The new topology of the field.

Returns#

FieldBase

The extended field.

Raises#

ValueError

If the field is shrunk in any direction.

sum(axes: tuple[int] | None = None) ScalarField[source]#

Sum of the Field over the whole domain in the specified axes.

Description#

This method computes the sum of the Field over the whole domain (across all processes) in the specified axes. If no axes are specified, the sum is computed over all axes.

Note

We recommend using the f.integrate() method to integrate the field in certain directions. The integrate() method takes the grid spacing into account while the sum() method does not.

Parameters#

axestuple[int] | None

The axes to sum over. If None, sum over all axes.

Returns#

FieldBase

The sum of the field. The returned field has no extend in the specified axes.

max(axes: tuple[int] | None = None) ScalarField[source]#

Maximum value of the Field over the whole domain.

Description#

This method computes the maximum value of the Field over the whole domain (across all processes) in the specified axes. If no axes are specified, the maximum is computed over all axes.

Parameters#

axestuple[int] | None

The axes to compute the maximum over. If None, compute the maximum over all axes.

Returns#

FieldBase

The maximum value of the Field over the specified axes. The returned field has no extend in the specified axes.

min(axes: tuple[int] | None = None) ScalarField[source]#

Minimum value of the Field over the whole domain.

Description#

This method computes the minimum value of the Field over the whole domain (across all processes) in the specified axes. If no axes are specified, the minimum is computed over all axes.

Parameters#

axestuple[int] | None

The axes to compute the minimum over. If None, compute the minimum over all axes.

Returns#

FieldBase

The minimum value of the Field over the specified axes. The returned field has no extend in the specified axes.

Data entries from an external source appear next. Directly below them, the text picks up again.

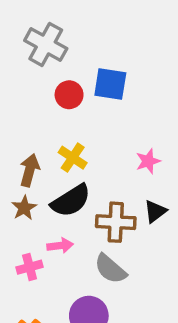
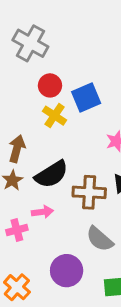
blue square: (110, 84) -> (86, 98), moved, turned -32
yellow cross: (73, 158) -> (55, 116), moved
gray semicircle: (110, 269) -> (100, 239), moved

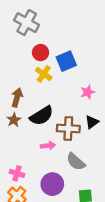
pink arrow: (42, 212) -> (48, 146), moved
pink cross: (17, 230) -> (17, 173), moved, turned 32

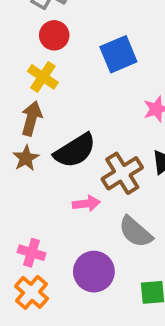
red circle: (41, 53) -> (54, 35), moved
yellow cross: (44, 74) -> (43, 77), moved
brown cross: (68, 128) -> (122, 173), turned -35

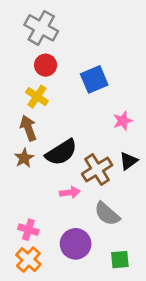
brown arrow: (32, 118) -> (28, 128), turned -35

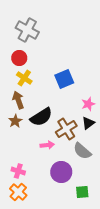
red circle: (46, 65) -> (19, 58), moved
blue square: (94, 79) -> (64, 79), moved
pink star: (123, 121) -> (88, 104), moved
gray semicircle: (107, 214) -> (82, 151), moved
purple circle: (76, 244) -> (61, 172), moved

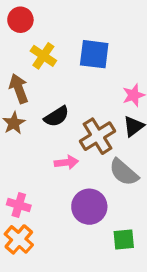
yellow cross: (24, 78) -> (43, 56), moved
blue square: (64, 79) -> (94, 54), turned 30
black semicircle: (41, 117) -> (56, 116), size x0.7

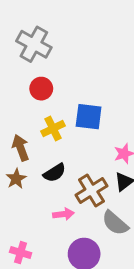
red circle: (20, 20) -> (41, 89), moved
yellow cross: (43, 56) -> (53, 128), moved, turned 30

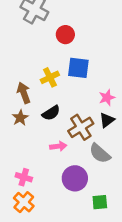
red circle: (41, 89) -> (65, 35), moved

integrate(axes: tuple[int] | None = None) ScalarField[source]#

Global integral of the Field in specified axes.

Description#

Computes the global integral of the Field in the specified axes:

\[\sum_{i} \int_{x_i} f(\boldsymbol{x}) dx_i\]

If no axes are specified, the integral is computed over all axes.

Parameters#

axestuple[int] | None

The axes to integrate over. If None, integrate over all axes.

Returns#

FieldBase

The integral of the Field over the specified axes.

mean(axes: tuple[int] | None = None) ScalarField[source]#

Global mean of the Field in specified axes.

Description#

Computes the global mean of the Field in the specified axes:

\[\frac{\sum_{i} \int_{x_i} f(\boldsymbol{x}) dx_i} {\sum_{i} \int_{x_i} dx_i}\]

If no axes are specified, the mean is computed over all axes.

Parameters#

axestuple[int] | None

The axes to compute the mean over. If None, compute the mean over all axes.

Returns#

FieldBase

The mean of the Field over the specified axes.

abs() ScalarField[source]#

Map the field by taking the absolute value (\(|f|\)).

Returns#

FieldBase

The absolute value of the field.

dot(other: ScalarField | VectorField | TensorField) ScalarField | VectorField | TensorField[source]#

Compute the dot product with another field.

Parameters#

otherFieldBase

The other field.

Returns#

FieldBase

The dot product.

Description#

Computes the dot product with another field. The dot product is defined as

\[f \cdot g^*\]

where \(f\) and \(g\) are the fields and \(^*\) denotes the complex conjugate.

The return value depends on the type of the fields. The following table shows the possible return values:

Field Type

Field Type

Return Type

ScalarField

ScalarField

ScalarField

ScalarField

VectorField

VectorField

ScalarField

TensorField

TensorField

VectorField

ScalarField

VectorField

VectorField

VectorField

ScalarField

VectorField

TensorField

Error

TensorField

ScalarField

TensorField

TensorField

VectorField

VectorField

TensorField

TensorField

TensorField

conj() ScalarField[source]#

Compute the complex conjugate.

Returns#

FieldBase

The complex conjugate. If the field is real, the field itself is returned.